We wanted to explore the complexities of that.” Too Much feels like a natural progression for Dunham, as her loyal Girls followers move through their thirties. Premiering in 2012, Girls was the antidote to the glossy, glamorous female archetypes we were used to seeing on television.

A bible for women in their twenties, the four central characters – Hannah, Marnie, Jessa and Shoshana, played by Dunham, Allison Williams, Jemima Kirke and Zosia Mamet respectively – are flawed, problematic and at times insufferable, but also mirror a deep vulnerability in every female who has ventured through that defining decade. So much so that there has even been a recent revival of the series by Gen Z, who have brought Girls out of the Tumblr era and onto TikTok.
In Too Much, Dunham makes the case that despite what her characters in Girls might believe, life doesn’t end at 30. “I hope that people in their thirties don’t look around and feel that their lives are inadequate, because there are many different ways to be an adult,” she says.
“As much as we have changed, [society] still values the traditional nuclear family system. [But] we don’t have to feel a pressure to hit certain milestones just because it’s the message that this normative society is sending us.”
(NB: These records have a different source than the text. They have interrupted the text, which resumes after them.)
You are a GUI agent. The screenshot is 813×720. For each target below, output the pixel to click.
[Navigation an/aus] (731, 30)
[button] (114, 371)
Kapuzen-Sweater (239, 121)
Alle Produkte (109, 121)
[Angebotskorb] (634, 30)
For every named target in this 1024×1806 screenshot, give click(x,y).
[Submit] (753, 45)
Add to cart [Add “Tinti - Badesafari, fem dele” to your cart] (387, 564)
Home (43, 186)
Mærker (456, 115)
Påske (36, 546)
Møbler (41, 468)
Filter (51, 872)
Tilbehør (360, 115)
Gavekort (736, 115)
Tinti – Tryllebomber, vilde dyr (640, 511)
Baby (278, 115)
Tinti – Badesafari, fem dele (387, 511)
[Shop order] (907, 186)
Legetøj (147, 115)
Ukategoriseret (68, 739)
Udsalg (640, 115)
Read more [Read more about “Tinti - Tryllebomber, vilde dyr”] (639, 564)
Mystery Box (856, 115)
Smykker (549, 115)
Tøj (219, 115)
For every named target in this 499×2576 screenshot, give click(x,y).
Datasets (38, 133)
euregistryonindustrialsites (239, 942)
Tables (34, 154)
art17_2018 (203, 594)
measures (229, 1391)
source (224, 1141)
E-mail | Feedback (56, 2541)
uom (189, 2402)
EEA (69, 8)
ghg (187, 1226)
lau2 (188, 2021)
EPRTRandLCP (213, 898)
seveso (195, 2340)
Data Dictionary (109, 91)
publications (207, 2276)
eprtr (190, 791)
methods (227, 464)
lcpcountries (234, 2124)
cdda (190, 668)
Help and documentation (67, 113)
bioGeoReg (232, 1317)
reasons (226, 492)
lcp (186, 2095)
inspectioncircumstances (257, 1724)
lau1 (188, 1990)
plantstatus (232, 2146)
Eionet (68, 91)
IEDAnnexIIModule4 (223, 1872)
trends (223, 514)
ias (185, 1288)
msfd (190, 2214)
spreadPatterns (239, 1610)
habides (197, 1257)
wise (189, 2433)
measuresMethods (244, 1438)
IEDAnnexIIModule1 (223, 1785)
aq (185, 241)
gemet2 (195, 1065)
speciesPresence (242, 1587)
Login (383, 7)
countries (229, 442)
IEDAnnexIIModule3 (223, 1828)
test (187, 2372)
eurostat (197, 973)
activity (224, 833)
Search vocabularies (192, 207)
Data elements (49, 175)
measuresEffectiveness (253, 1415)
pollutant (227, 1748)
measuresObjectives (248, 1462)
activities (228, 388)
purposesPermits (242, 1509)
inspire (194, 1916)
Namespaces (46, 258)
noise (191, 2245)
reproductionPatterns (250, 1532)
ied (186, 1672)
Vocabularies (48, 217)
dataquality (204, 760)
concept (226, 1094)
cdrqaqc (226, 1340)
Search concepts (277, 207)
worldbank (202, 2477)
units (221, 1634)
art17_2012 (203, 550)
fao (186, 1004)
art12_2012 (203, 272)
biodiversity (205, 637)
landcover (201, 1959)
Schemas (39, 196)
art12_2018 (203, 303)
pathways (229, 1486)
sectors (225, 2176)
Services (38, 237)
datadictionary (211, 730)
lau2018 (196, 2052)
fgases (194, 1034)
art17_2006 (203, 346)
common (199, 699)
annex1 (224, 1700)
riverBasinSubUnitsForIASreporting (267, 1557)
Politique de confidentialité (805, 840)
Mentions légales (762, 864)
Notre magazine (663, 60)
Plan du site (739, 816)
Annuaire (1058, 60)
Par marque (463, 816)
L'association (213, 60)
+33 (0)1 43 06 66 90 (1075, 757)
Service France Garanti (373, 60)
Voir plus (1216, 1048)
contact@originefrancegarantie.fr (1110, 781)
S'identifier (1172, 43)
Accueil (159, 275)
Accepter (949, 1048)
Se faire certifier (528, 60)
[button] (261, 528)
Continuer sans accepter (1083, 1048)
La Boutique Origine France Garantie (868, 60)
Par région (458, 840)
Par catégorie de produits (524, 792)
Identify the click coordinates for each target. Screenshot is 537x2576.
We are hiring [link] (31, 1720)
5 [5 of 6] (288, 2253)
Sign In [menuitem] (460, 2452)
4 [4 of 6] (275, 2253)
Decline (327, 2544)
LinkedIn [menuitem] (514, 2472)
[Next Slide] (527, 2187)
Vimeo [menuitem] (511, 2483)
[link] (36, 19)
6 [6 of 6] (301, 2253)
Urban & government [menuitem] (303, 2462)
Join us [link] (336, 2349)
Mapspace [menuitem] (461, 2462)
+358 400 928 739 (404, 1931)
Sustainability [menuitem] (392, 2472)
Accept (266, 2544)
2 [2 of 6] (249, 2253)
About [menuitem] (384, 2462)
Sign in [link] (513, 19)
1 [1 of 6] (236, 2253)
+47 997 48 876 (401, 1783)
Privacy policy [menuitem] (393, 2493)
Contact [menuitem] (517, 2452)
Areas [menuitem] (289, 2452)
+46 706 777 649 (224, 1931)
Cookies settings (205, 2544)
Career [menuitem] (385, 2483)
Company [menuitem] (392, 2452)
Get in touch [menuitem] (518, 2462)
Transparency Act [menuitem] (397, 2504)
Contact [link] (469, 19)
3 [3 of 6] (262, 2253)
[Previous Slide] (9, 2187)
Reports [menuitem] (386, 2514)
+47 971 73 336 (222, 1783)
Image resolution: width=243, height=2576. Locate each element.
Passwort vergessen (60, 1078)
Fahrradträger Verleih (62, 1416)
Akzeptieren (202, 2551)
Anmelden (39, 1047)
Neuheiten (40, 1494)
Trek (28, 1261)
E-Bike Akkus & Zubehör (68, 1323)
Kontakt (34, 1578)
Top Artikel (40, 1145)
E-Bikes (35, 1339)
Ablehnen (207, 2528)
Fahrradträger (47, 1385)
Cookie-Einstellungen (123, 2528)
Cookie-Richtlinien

Too Much might only be loosely based on Dunham’s life, but the parallels between her and Jessica are easy to draw: Jessica is a commercial producer, Dunham creates TV shows; Jessica is a New York expat in London, Dunham made the same city swap in 2021.
They both have a thing for musicians. For this reason – in the murky waters of life imitating art – Dunham decided not to take the lead role.
During the five years she played Girls’ polarising Hannah Horvath, a lead character also based loosely on Dunham’s life, she was the subject of relentless online criticism and trolling, particularly about her body. Instead, Dunham plays Nora, Jessica’s older sister, who has moved home with her 13-year-old son following her recent divorce. A thirty-something whose life hasn’t panned out how she imagined, Nora spends most of the series bedridden by depression.
As a child, Dunham also spent much of her time bed-bound by sickness. In 2019, she revealed she had been diagnosed with Ehlers-Danlos syndrome, a genetic disorder that weakens your connective tissue.
After a degree of denial surrounding her disability in her early twenties, Dunham often relies on a walker these days, especially when she’s working long days on set. Due to the trans-Atlantic nature of the new series, much of the humour naturally lends itself to missed cultural nuances, like confusing a council-owned estate flat for a lush estate home.

And Dunham’s signature silly, theatrical bits and iconic one-liners – recall Hannah’s famous “I’m a voice of a generation” line – run through every episode.
But unlike the twenty-something who launched a relatively unknown cast into stardom in 2012, the Dunham of today has the pulling power to enlist the likes of Naomi Watts, Rita Ora, Emily Ratajkowski, Jessica Alba, Adwoa Aboah, Andrew Scott, Stephen Fry and Richard E. Grant to star in her new show. The biggest misconception you could make about Lena Dunham is that Girls marked the beginning and end of her career.
Aside from dropping a new series, she is currently writing a second show for Netflix, has plans to relaunch her podcast, The C-Word, is juggling several producing projects under her own production company, Good Thing Going, and is in the process of penning her second memoir. Luckily for Dunham, nothing is ever too much.
Too Much is streaming now on Netflix.